_Exercise aim_:
Output the data below only from the line containing "له، فما الفرق" up to and including the line containing "укреплению сердечно-сосудистой системы", exact and with the pictures left out.

_Data to process_:
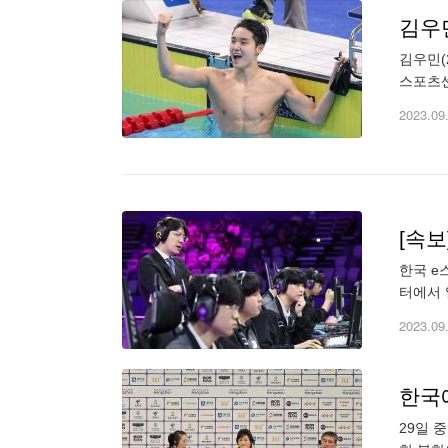
김우민
김우민(
스포츠센
김우민은
2023.09
[속보
한국 e
터에서 
이번 대
2023.09
한국
29일 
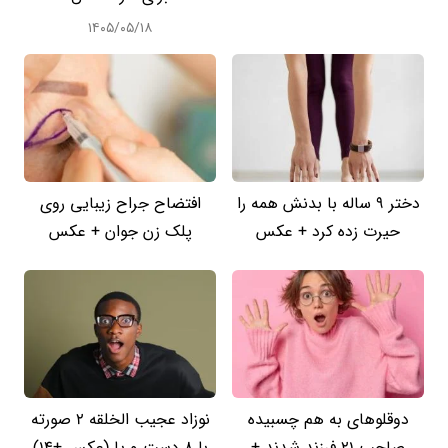
۱۴۰۵/۰۵/۱۸
دختر 9 ساله با بدنش همه را
افتضاح جراح زیبایی روی
حیرت زده کرد + عکس
پلک زن جوان + عکس
دوقلوهای به هم چسبیده
نوزاد عجیب الخلقه 2 صورته
صاحب 21 فرزند شدند +
با 8 دست و پا (عکس +14)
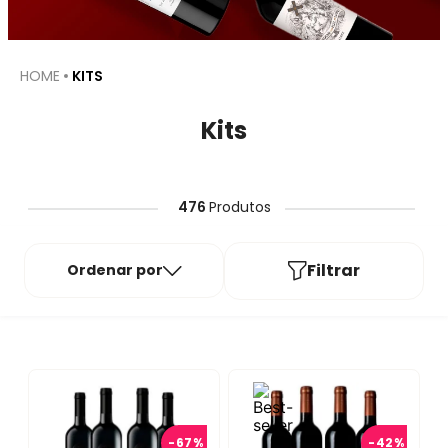
KITS
Kits
476
Produtos
Filtrar
Ordenar por
-
67%
-
42%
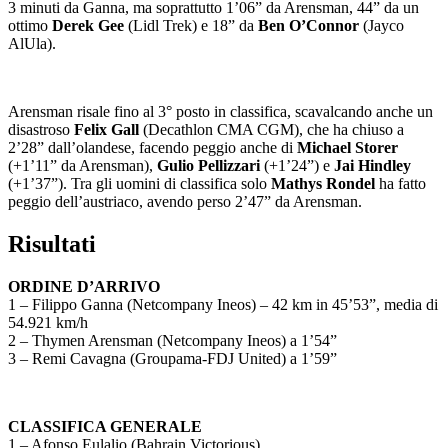
3 minuti da Ganna, ma soprattutto 1’06” da Arensman, 44” da un
ottimo
Derek Gee
(Lidl Trek) e 18” da
Ben O’Connor
(Jayco
AlUla).
Arensman risale fino al 3° posto in classifica, scavalcando anche un
disastroso
Felix Gall
(Decathlon CMA CGM), che ha chiuso a
2’28” dall’olandese, facendo peggio anche di
Michael Storer
(+1’11” da Arensman),
Gulio Pellizzari
(+1’24”) e
Jai Hindley
(+1’37”). Tra gli uomini di classifica solo
Mathys Rondel
ha fatto
peggio dell’austriaco, avendo perso 2’47” da Arensman.
Risultati
ORDINE D’ARRIVO
1 – Filippo Ganna (Netcompany Ineos) – 42 km in 45’53”, media di
54.921 km/h
2 – Thymen Arensman (Netcompany Ineos) a 1’54”
3 – Remi Cavagna (Groupama-FDJ United) a 1’59”
CLASSIFICA GENERALE
1 – Afonso Eulalio (Bahrain Victorious)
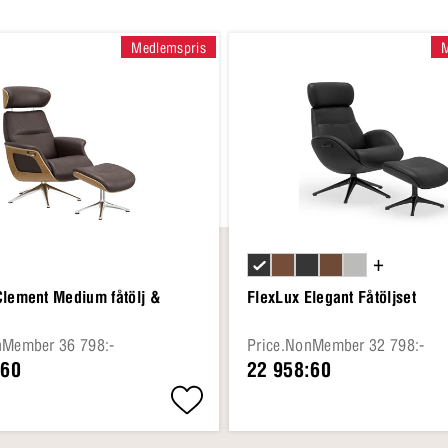
Medlemspris
+
Clement Medium fåtölj &
FlexLux Elegant Fåtöljset
nMember 36 798:-
Price.NonMember 32 798:-
:60
22 958:60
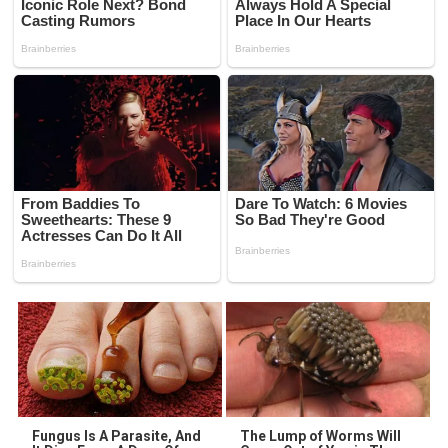
Fungus Is A Parasite, And
The Lump of Worms Will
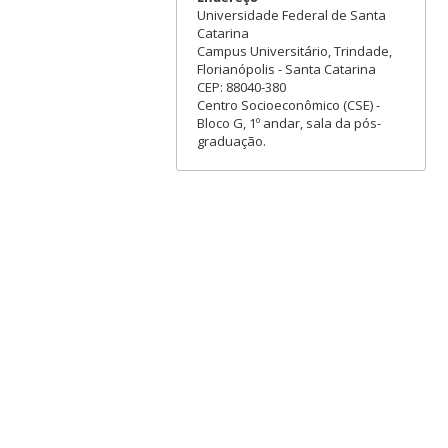
Universidade Federal de Santa
Catarina
Campus Universitário, Trindade,
Florianópolis - Santa Catarina
CEP: 88040-380
Centro Socioeconômico (CSE) -
Bloco G, 1º andar, sala da pós-
graduação.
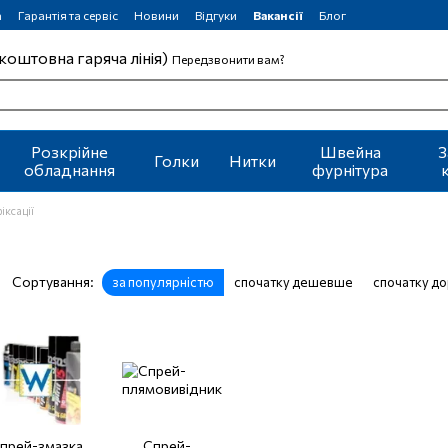
а
Гарантія та сервіс
Новини
Відгуки
Вакансії
Блог
коштовна гаряча лінія)
Передзвонити вам?
Розкрійне
Швейна
З
Голки
Нитки
обладнання
фурнітура
іксації
Сортування:
за популярністю
спочатку дешевше
спочатку д
прей-змазка
Спрей-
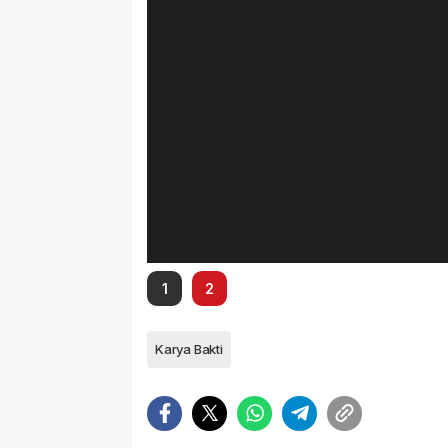
1
2
Karya Bakti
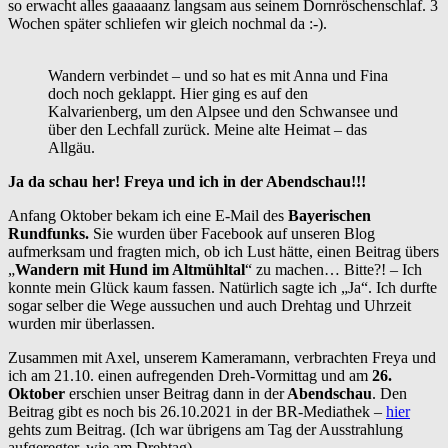
so erwacht alles gaaaaanz langsam aus seinem Dornröschenschlaf. 3
Wochen später schliefen wir gleich nochmal da :-).
Wandern verbindet – und so hat es mit Anna und Fina
doch noch geklappt. Hier ging es auf den
Kalvarienberg, um den Alpsee und den Schwansee und
über den Lechfall zurück. Meine alte Heimat – das
Allgäu.
Ja da schau her! Freya und ich in der Abendschau!!!
Anfang Oktober bekam ich eine E-Mail des
Bayerischen
Rundfunks.
Sie wurden über Facebook auf unseren Blog
aufmerksam und fragten mich, ob ich Lust hätte, einen Beitrag übers
„
Wandern mit Hund im Altmühltal
“ zu machen… Bitte?! – Ich
konnte mein Glück kaum fassen. Natürlich sagte ich „Ja“. Ich durfte
sogar selber die Wege aussuchen und auch Drehtag und Uhrzeit
wurden mir überlassen.
Zusammen mit Axel, unserem Kameramann, verbrachten Freya und
ich am 21.10. einen aufregenden Dreh-Vormittag und am
26.
Oktober
erschien unser Beitrag dann in der
Abendschau
. Den
Beitrag gibt es noch bis 26.10.2021 in der BR-Mediathek –
hier
gehts zum Beitrag. (Ich war übrigens am Tag der Ausstrahlung
aufgeregter, wie am Drehtag).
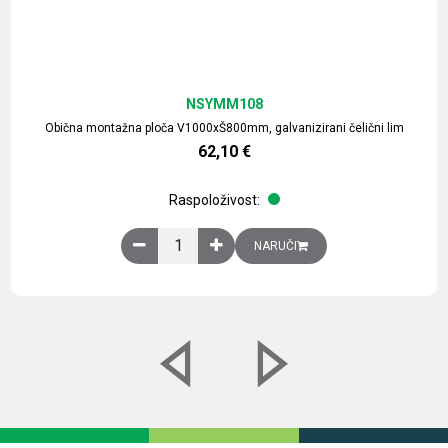
NSYMM108
Obična montažna ploča V1000xŠ800mm, galvanizirani čelični lim
62,10
€
Raspoloživost:
Obična montažna ploča V1000xŠ800mm, galvaniz
NARUČI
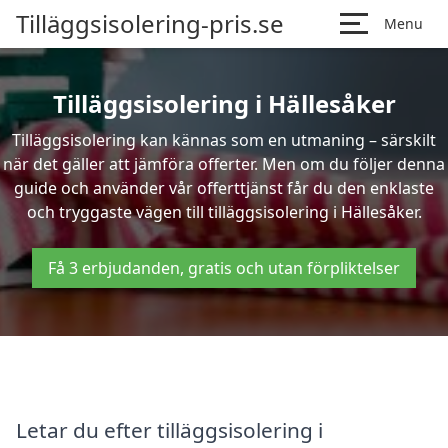
Tilläggsisolering-pris.se
Menu
Tilläggsisolering i Hällesåker
Tilläggsisolering kan kännas som en utmaning – särskilt
när det gäller att jämföra offerter. Men om du följer denna
guide och använder vår offerttjänst får du den enklaste
och tryggaste vägen till tilläggsisolering i Hällesåker.
Få 3 erbjudanden, gratis och utan förpliktelser
Letar du efter tilläggsisolering i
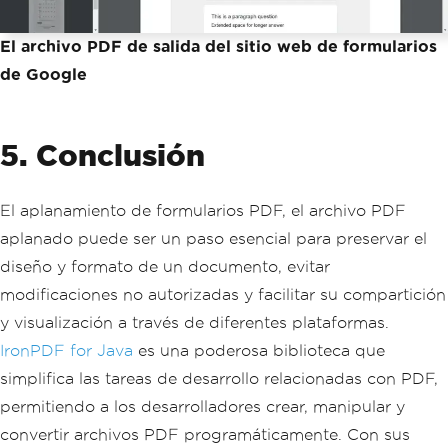
El archivo PDF de salida del sitio web de formularios
de Google
5. Conclusión
El aplanamiento de formularios PDF, el archivo PDF
aplanado puede ser un paso esencial para preservar el
diseño y formato de un documento, evitar
modificaciones no autorizadas y facilitar su compartición
y visualización a través de diferentes plataformas.
IronPDF for Java
es una poderosa biblioteca que
simplifica las tareas de desarrollo relacionadas con PDF,
permitiendo a los desarrolladores crear, manipular y
convertir archivos PDF programáticamente. Con sus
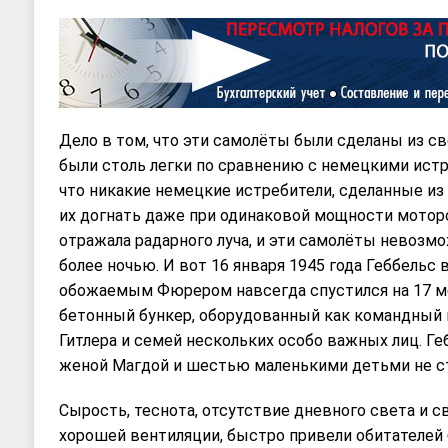
Дело в том, что эти самолёты были сделаны из с
были столь легки по сравнению с немецкими ист
что никакие немецкие истребители, сделанные из 
их догнать даже при одинаковой мощности моторо
отражала радарного луча, и эти самолёты невозм
более ночью. И вот 16 января 1945 года Геббельс
обожаемым Фюрером навсегда спустился на 17 м
бетонный бункер, оборудованный как командный ц
Гитлера и семей нескольких особо важных лиц. Ге
женой Магдой и шестью маленькими детьми не ст
Сырость, теснота, отсутствие дневного света и с
хорошей вентиляции, быстро привели обитателей 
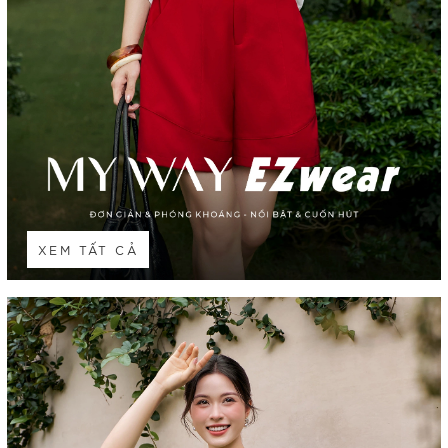
XEM TẤT CẢ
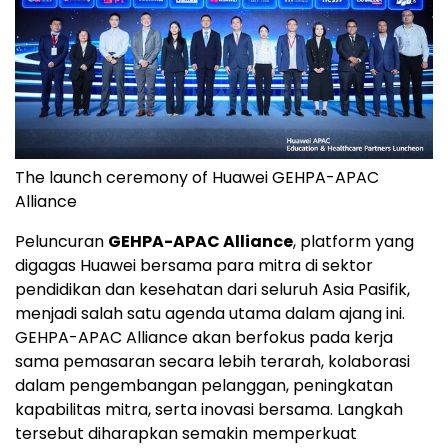
The launch ceremony of Huawei GEHPA-APAC
Alliance
Peluncuran
GEHPA-APAC Alliance
, platform yang
digagas Huawei bersama para mitra di sektor
pendidikan dan kesehatan dari seluruh Asia Pasifik,
menjadi salah satu agenda utama dalam ajang ini.
GEHPA-APAC Alliance akan berfokus pada kerja
sama pemasaran secara lebih terarah, kolaborasi
dalam pengembangan pelanggan, peningkatan
kapabilitas mitra, serta inovasi bersama. Langkah
tersebut diharapkan semakin memperkuat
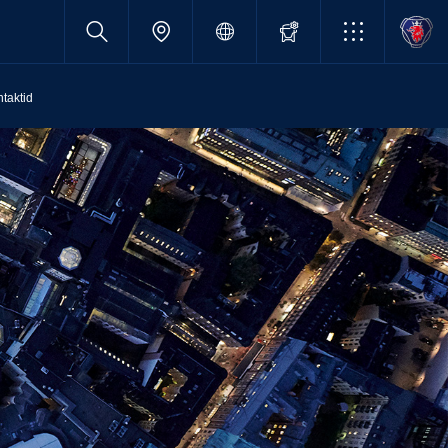
taktid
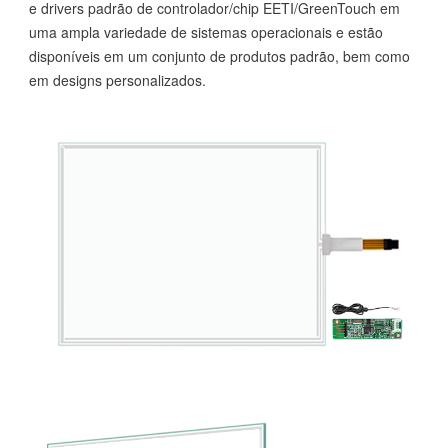
e drivers padrão de controlador/chip EETI/GreenTouch em
uma ampla variedade de sistemas operacionais e estão
disponíveis em um conjunto de produtos padrão, bem como
em designs personalizados.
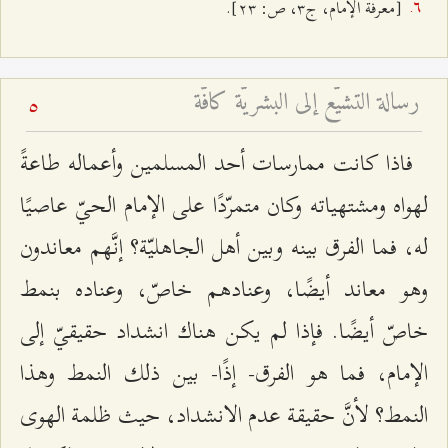
[معرفة الإمام، ج‌٣، ص: ٢٣].
رسالة التشيّع إلى البشريّة كافّة
5
فاذا كانت ممارسات أحد المسلمين وأعماله طاعةً
لهواه ومشتهياته وكان متمرّدًا على الإمام الحيّ عاصيًا
له، فما الفرق بينه وبين أهل الجاهليّة؟ إنَّهم معاندون
وهو معاند أيضًا، وعنادهم خاصّ، وعناده بنمط
خاصّ أيضًا. فإذا لم يكن هناك انشداد حقيقيّ إلى
الإمام، فما هو الفرق- إذًا- بين ذلك النمط وهذا
النمط؟ لأنَّ حقيقة عدم الانشداد، حيث ظلمة الهوى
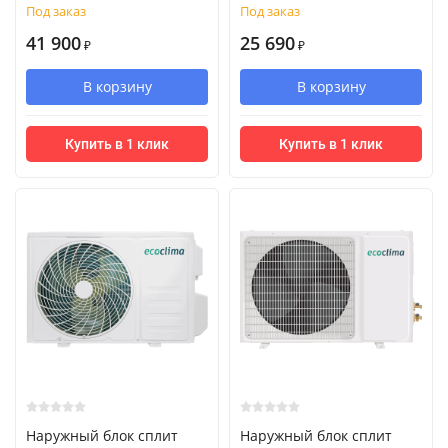
Под заказ
Под заказ
41 900
25 690
₽
₽
В корзину
В корзину
Купить в 1 клик
Купить в 1 клик
Наружный блок сплит
Наружный блок сплит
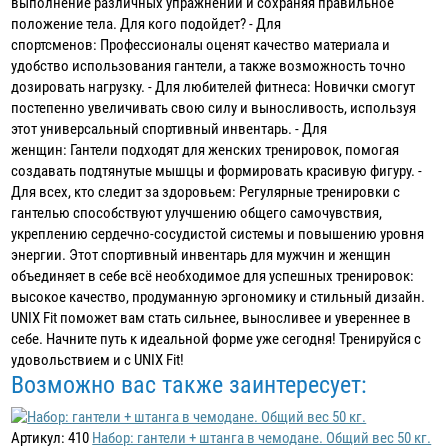
выполнение различных упражнений и сохраняя правильное
положение тела. Для кого подойдет? - Для
спортсменов: Профессионалы оценят качество материала и
удобство использования гантели, а также возможность точно
дозировать нагрузку. - Для любителей фитнеса: Новички смогут
постепенно увеличивать свою силу и выносливость, используя
этот универсальный спортивный инвентарь. - Для
женщин: Гантели подходят для женских тренировок, помогая
создавать подтянутые мышцы и формировать красивую фигуру. -
Для всех, кто следит за здоровьем: Регулярные тренировки с
гантелью способствуют улучшению общего самочувствия,
укреплению сердечно-сосудистой системы и повышению уровня
энергии. Этот спортивный инвентарь для мужчин и женщин
объединяет в себе всё необходимое для успешных тренировок:
высокое качество, продуманную эргономику и стильный дизайн.
UNIX Fit поможет вам стать сильнее, выносливее и увереннее в
себе. Начните путь к идеальной форме уже сегодня! Тренируйся с
удовольствием и с UNIX Fit!
Возможно вас также заинтересует:
Артикул: 410
Набор: гантели + штанга в чемодане. Общий вес 50 кг.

_Exercise solution_:
له، فما الفرق بينه وبين أهل الجاهليّة؟ إنَّهم معاندون
وهو معاند أيضًا، وعنادهم خاصّ، وعناده بنمط
خاصّ أيضًا. فإذا لم يكن هناك انشداد حقيقيّ إلى
الإمام، فما هو الفرق- إذًا- بين ذلك النمط وهذا
النمط؟ لأنَّ حقيقة عدم الانشداد، حيث ظلمة الهوى
Под заказ
Под заказ
41 900
25 690
₽
₽
В корзину
В корзину
Купить в 1 клик
Купить в 1 клик
Наружный блок сплит
Наружный блок сплит
выполнение различных упражнений и сохраняя правильное
положение тела. Для кого подойдет? - Для
спортсменов: Профессионалы оценят качество материала и
удобство использования гантели, а также возможность точно
дозировать нагрузку. - Для любителей фитнеса: Новички смогут
постепенно увеличивать свою силу и выносливость, используя
этот универсальный спортивный инвентарь. - Для
женщин: Гантели подходят для женских тренировок, помогая
создавать подтянутые мышцы и формировать красивую фигуру. -
Для всех, кто следит за здоровьем: Регулярные тренировки с
гантелью способствуют улучшению общего самочувствия,
укреплению сердечно-сосудистой системы и повышению уровня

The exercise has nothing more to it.